::: Supplied records :::

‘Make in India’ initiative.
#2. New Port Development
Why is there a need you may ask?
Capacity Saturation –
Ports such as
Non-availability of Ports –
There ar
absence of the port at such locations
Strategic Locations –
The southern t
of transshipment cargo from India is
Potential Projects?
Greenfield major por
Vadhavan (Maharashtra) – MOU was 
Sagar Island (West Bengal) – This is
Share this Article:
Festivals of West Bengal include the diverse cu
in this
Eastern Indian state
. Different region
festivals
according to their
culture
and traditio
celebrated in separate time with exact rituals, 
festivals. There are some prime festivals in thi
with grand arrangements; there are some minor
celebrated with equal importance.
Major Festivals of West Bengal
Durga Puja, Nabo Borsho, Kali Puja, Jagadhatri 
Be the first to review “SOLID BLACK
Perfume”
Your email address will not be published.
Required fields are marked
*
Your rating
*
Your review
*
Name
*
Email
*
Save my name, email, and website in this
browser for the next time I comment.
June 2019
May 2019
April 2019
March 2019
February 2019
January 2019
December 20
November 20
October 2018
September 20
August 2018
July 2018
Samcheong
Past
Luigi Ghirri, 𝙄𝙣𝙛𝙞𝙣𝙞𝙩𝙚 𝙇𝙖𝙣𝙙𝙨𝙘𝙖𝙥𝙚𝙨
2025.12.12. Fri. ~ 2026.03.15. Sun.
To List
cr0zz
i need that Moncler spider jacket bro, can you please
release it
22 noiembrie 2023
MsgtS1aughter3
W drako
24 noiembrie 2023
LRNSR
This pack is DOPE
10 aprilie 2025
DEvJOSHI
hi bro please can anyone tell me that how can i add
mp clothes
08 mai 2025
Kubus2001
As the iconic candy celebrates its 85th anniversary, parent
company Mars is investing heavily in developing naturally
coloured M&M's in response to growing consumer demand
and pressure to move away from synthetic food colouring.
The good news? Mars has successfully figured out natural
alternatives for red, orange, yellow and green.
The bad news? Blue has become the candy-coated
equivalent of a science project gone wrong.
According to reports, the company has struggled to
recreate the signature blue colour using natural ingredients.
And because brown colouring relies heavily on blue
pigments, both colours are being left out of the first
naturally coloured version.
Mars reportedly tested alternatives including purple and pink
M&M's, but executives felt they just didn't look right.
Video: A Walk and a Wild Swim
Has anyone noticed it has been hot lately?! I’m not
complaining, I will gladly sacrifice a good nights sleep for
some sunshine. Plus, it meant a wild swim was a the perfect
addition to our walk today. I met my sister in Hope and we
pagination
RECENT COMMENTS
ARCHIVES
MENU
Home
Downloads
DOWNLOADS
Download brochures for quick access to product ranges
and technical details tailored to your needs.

:::

■ **Your task**
What number of lines above include the string "heavily"? State it and nothing else.

■ **Answer section**
2